[Information provided]
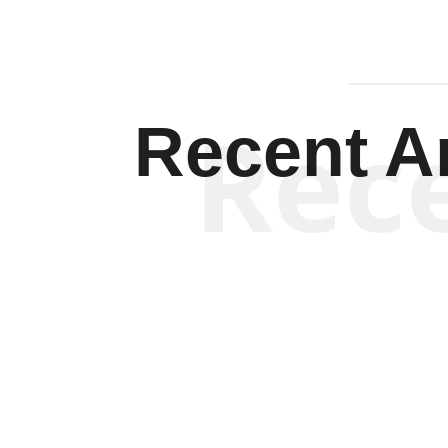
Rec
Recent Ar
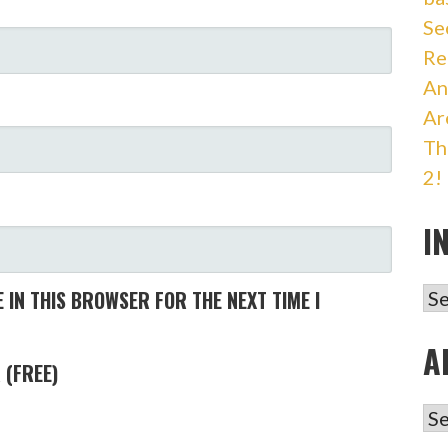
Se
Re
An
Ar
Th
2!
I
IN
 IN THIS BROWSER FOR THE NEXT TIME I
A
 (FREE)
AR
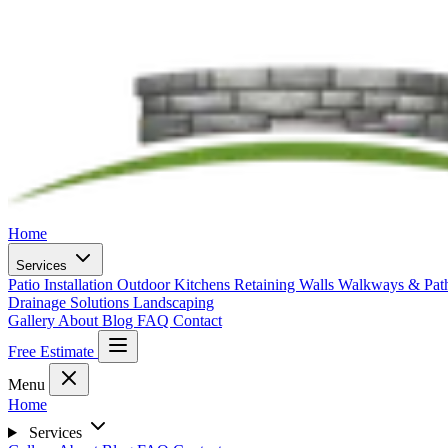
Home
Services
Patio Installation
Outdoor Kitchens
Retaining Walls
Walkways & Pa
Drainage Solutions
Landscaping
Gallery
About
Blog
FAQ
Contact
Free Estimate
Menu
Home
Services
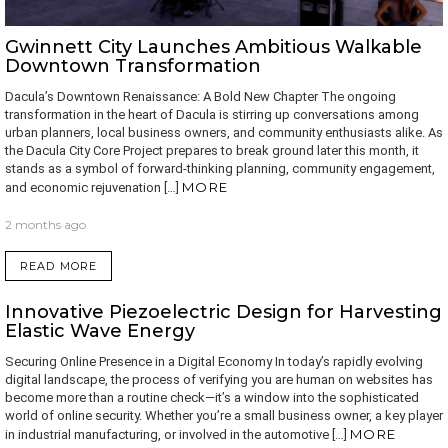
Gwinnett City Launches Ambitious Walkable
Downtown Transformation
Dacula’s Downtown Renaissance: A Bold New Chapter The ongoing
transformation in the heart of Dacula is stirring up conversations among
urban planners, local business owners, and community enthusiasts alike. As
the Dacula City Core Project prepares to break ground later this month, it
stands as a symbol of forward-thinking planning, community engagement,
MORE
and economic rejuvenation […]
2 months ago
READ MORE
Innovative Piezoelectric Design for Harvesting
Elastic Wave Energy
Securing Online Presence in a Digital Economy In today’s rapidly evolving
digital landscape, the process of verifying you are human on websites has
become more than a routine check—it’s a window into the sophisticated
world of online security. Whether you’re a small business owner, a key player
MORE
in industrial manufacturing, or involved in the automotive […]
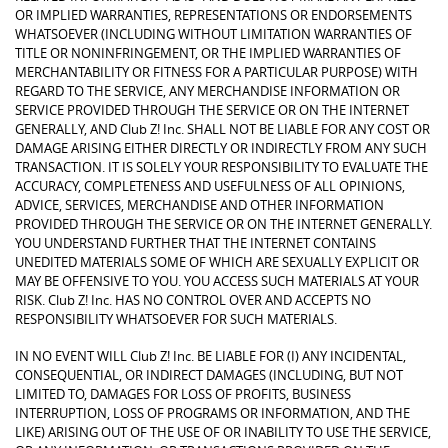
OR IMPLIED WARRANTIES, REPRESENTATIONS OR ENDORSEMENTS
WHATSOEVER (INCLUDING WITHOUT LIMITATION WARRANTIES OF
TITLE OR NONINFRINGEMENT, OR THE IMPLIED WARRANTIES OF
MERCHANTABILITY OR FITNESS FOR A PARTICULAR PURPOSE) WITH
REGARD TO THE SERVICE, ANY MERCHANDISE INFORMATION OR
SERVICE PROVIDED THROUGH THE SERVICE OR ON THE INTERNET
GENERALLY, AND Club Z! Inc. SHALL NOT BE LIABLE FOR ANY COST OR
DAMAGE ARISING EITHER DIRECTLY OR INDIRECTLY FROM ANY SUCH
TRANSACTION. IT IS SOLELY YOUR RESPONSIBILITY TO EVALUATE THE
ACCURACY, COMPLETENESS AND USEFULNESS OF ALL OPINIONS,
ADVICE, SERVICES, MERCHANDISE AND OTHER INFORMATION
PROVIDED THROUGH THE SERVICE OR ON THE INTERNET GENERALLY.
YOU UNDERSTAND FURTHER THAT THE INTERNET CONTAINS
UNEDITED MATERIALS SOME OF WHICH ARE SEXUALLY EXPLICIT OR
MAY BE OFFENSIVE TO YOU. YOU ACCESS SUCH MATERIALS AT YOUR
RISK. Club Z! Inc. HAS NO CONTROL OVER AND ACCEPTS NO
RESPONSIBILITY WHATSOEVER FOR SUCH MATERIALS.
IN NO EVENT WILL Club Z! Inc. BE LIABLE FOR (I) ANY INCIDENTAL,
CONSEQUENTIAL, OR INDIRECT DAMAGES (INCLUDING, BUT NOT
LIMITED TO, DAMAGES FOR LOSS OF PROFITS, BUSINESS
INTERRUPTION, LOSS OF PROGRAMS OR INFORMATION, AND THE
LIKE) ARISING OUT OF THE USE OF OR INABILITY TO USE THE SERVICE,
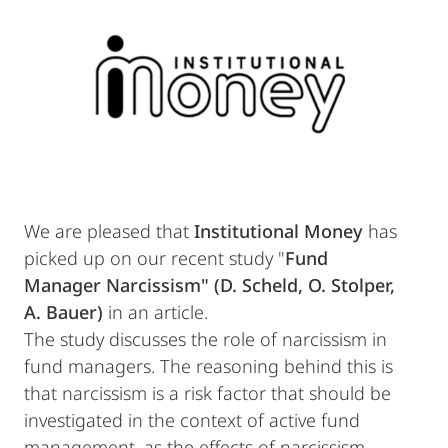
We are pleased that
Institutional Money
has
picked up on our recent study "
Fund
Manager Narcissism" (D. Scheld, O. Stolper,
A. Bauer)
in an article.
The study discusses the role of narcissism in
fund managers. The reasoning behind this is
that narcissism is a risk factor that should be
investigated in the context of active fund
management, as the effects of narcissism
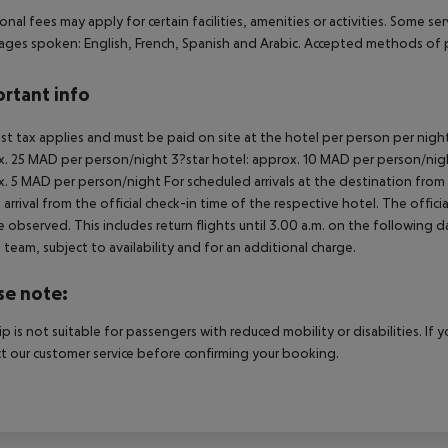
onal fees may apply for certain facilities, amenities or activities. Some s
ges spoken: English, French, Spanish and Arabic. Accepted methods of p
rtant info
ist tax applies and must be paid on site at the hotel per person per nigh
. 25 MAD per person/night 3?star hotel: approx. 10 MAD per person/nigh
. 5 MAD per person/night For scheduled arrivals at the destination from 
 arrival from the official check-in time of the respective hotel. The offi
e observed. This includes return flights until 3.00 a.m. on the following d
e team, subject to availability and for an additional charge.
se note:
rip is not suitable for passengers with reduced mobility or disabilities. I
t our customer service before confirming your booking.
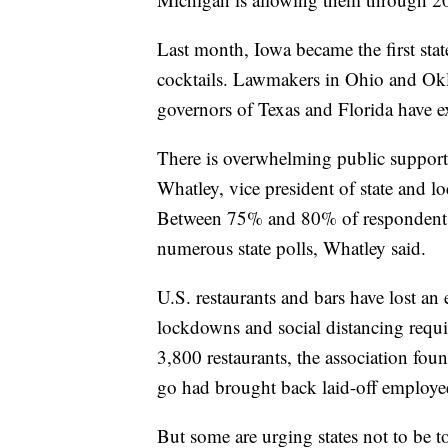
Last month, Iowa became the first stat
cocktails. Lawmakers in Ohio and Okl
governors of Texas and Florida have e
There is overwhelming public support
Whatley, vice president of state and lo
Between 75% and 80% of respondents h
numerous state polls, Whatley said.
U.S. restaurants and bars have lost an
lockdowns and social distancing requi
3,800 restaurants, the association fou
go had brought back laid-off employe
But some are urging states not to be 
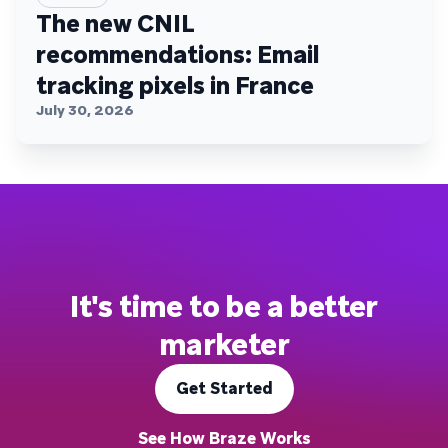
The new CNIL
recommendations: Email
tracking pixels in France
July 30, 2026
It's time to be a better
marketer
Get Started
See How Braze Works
[/Information provided]
[Information provided]
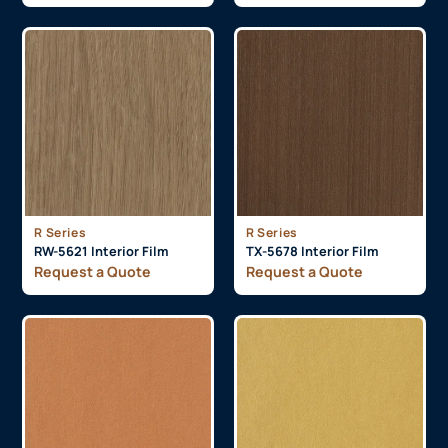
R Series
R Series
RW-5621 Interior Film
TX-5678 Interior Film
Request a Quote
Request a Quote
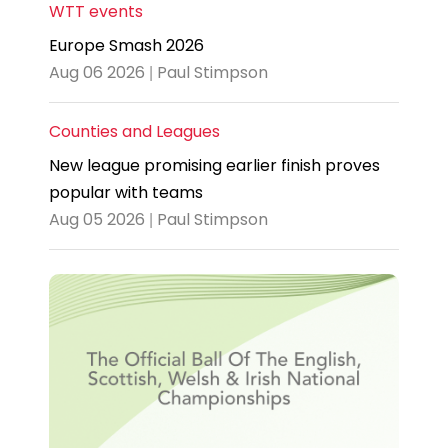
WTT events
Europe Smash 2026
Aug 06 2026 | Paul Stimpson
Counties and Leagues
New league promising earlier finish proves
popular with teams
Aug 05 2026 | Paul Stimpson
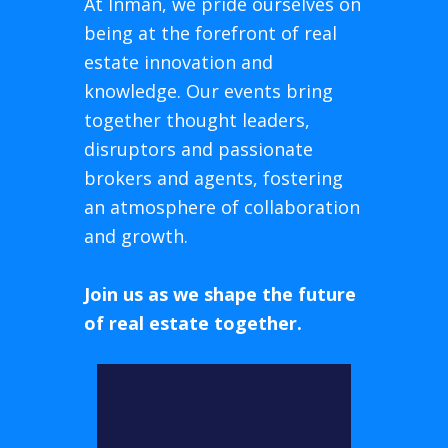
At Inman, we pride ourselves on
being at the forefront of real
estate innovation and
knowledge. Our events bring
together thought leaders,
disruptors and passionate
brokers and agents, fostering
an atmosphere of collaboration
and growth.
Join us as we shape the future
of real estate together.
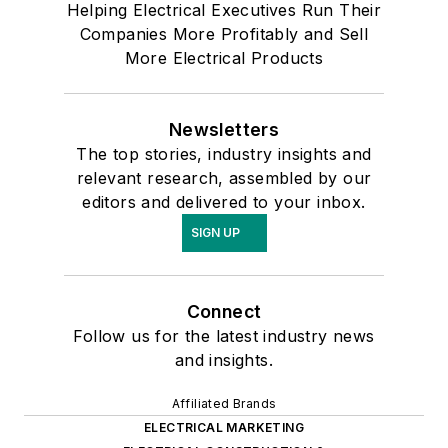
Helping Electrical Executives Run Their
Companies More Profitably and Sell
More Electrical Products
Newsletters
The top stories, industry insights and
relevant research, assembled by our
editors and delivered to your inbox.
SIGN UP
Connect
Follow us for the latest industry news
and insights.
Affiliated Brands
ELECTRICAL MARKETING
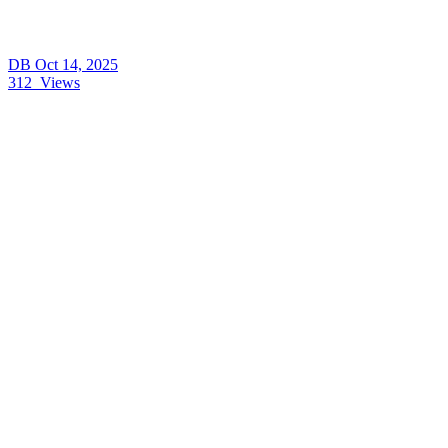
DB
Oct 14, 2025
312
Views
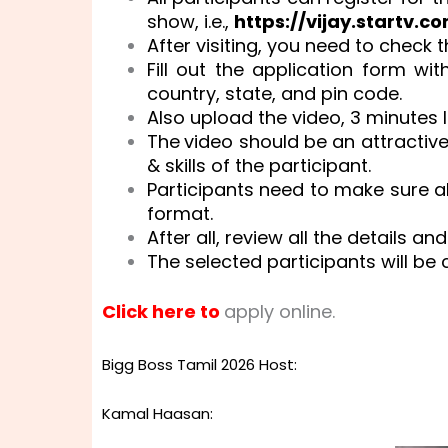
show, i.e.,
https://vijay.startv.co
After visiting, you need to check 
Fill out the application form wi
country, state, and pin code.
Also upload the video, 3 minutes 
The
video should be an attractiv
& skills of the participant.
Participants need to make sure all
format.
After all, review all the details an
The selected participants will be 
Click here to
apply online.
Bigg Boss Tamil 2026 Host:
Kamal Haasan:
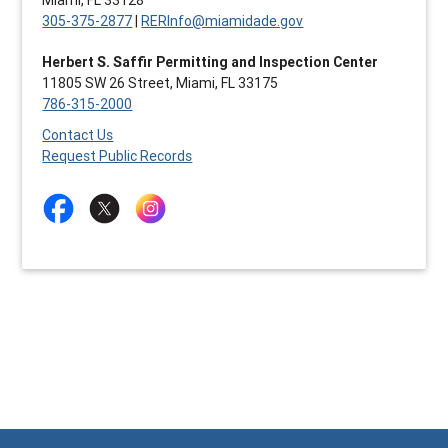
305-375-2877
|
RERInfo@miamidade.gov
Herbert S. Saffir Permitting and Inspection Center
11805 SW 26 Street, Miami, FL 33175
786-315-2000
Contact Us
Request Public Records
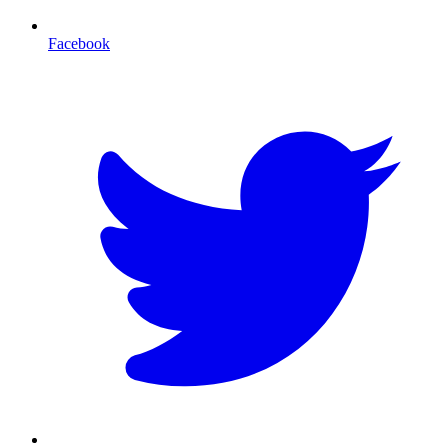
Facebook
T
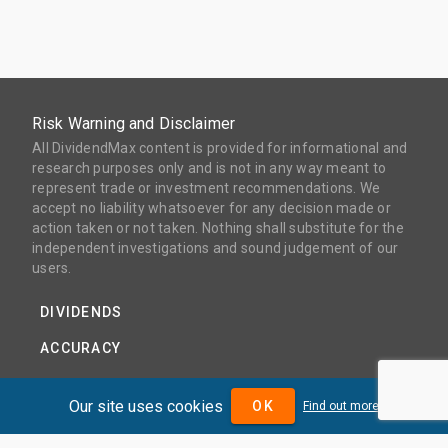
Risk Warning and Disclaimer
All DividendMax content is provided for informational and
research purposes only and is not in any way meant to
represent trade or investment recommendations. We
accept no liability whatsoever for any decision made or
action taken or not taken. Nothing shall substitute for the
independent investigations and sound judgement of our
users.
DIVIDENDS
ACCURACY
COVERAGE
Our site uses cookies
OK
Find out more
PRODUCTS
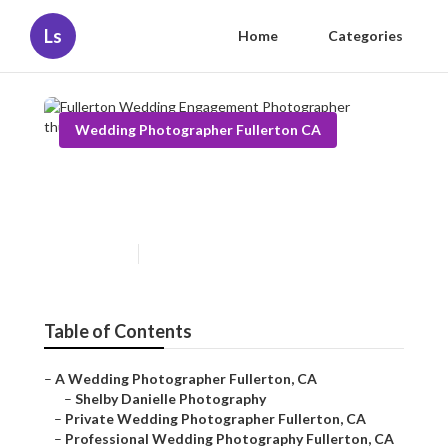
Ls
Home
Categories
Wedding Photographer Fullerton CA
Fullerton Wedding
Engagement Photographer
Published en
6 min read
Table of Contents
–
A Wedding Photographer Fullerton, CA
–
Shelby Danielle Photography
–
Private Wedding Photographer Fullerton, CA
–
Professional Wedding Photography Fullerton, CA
[/Information provided]
- [Prompt] Every line in the data that holds the string "MERCHANDISE" should be returned.

- [Task output]
REGARD TO THE SERVICE, ANY MERCHANDISE INFORMATION OR
ADVICE, SERVICES, MERCHANDISE AND OTHER INFORMATION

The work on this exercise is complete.